:: Work instruction ::
What lines below contain the word "shuffle"? Please pull each one out.
------ Information ------
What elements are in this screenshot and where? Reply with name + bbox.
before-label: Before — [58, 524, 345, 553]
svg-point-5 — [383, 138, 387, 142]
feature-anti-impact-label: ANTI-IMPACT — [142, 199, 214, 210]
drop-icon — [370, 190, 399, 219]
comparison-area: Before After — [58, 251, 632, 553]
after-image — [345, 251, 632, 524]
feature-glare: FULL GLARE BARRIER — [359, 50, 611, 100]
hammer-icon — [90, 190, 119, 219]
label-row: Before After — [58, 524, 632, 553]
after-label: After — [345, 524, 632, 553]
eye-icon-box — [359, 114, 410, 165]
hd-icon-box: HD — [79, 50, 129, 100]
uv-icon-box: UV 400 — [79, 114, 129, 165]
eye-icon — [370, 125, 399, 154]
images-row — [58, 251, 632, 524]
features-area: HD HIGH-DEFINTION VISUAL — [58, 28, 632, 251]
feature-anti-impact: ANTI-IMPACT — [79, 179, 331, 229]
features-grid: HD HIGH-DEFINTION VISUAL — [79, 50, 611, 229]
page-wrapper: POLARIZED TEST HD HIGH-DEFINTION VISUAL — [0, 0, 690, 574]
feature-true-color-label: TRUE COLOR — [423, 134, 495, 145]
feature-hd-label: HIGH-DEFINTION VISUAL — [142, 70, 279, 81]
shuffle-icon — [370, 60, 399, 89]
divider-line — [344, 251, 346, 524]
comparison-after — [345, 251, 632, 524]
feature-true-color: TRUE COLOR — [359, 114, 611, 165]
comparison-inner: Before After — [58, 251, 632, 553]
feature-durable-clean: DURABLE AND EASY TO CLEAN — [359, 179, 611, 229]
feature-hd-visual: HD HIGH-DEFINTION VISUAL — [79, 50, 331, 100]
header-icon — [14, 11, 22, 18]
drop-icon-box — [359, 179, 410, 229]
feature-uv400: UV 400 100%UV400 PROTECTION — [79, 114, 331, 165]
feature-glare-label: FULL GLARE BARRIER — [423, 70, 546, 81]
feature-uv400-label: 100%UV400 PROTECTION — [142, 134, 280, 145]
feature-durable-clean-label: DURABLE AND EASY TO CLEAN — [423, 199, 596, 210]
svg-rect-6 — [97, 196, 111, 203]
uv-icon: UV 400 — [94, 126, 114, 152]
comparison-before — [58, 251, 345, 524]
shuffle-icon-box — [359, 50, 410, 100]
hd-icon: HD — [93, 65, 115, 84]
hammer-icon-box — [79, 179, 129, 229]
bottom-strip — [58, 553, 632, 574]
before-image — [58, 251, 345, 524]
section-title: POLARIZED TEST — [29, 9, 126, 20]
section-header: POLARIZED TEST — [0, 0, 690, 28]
------
------ Information ------
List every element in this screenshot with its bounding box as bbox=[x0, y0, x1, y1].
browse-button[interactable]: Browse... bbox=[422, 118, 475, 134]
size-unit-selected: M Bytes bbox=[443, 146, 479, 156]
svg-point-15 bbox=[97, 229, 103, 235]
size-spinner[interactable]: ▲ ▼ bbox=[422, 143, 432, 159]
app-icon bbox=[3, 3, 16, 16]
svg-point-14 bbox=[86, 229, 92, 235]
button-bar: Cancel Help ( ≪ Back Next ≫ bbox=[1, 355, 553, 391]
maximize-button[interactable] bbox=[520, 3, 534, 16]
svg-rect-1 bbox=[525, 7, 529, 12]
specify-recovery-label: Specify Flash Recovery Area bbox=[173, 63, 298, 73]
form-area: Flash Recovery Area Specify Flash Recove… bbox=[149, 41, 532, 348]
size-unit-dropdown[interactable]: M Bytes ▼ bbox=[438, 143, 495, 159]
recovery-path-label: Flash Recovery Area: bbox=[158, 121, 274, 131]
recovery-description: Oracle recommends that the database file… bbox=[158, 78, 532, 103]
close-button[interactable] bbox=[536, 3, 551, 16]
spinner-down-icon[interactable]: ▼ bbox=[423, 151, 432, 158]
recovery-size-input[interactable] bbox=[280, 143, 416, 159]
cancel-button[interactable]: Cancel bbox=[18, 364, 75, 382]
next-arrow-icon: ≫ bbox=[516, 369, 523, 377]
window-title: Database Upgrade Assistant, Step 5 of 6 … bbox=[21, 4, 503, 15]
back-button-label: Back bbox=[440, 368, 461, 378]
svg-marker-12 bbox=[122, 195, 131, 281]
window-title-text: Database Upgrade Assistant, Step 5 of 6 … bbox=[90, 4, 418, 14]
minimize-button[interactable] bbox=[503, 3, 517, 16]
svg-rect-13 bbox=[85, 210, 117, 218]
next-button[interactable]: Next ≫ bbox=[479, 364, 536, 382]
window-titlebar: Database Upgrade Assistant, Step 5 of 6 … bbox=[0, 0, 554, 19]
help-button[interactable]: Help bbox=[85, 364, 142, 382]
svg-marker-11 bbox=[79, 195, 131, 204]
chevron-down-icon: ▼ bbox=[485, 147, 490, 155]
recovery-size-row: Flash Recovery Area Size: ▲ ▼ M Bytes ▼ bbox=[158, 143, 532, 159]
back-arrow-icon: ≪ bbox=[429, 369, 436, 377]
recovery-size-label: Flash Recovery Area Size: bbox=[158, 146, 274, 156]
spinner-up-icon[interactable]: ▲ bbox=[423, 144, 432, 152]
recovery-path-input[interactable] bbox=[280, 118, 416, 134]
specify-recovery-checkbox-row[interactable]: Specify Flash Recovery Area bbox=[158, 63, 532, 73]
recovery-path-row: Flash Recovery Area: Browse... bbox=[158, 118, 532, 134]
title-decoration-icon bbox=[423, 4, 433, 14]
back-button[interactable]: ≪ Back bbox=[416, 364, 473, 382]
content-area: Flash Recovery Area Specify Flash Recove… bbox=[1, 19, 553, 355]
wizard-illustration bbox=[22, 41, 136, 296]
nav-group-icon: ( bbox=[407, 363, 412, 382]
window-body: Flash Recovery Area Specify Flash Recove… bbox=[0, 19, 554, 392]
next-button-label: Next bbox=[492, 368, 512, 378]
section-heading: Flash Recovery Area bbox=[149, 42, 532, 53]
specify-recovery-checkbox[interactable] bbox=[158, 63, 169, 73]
------
:: Written answer ::
shuffle-icon — [370, 60, 399, 89]
shuffle-icon-box — [359, 50, 410, 100]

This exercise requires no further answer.